## RECORDS:

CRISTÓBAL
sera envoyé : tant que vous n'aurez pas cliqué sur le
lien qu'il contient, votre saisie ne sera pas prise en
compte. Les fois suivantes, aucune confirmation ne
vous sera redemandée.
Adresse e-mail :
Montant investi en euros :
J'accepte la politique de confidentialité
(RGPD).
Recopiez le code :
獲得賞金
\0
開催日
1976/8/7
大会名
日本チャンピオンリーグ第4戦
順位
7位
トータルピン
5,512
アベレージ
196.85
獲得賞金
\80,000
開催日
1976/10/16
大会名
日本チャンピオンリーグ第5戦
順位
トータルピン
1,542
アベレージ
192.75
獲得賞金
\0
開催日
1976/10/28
--
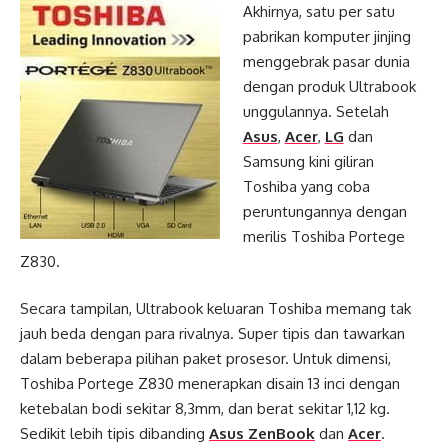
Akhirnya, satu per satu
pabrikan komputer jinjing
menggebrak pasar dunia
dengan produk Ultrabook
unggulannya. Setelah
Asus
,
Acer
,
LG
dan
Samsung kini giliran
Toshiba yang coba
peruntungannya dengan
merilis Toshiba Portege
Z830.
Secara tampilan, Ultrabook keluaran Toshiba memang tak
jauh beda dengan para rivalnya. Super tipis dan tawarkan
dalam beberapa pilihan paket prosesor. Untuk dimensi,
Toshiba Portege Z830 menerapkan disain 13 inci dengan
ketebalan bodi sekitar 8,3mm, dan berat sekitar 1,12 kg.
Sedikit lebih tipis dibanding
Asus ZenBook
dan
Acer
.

## REQUIRED WORK:
Check every line of the records, and copy the ones that hold the word "Toshiba".

## ANSWER TO THIS PROBLEM:
Toshiba yang coba
merilis Toshiba Portege
Secara tampilan, Ultrabook keluaran Toshiba memang tak
Toshiba Portege Z830 menerapkan disain 13 inci dengan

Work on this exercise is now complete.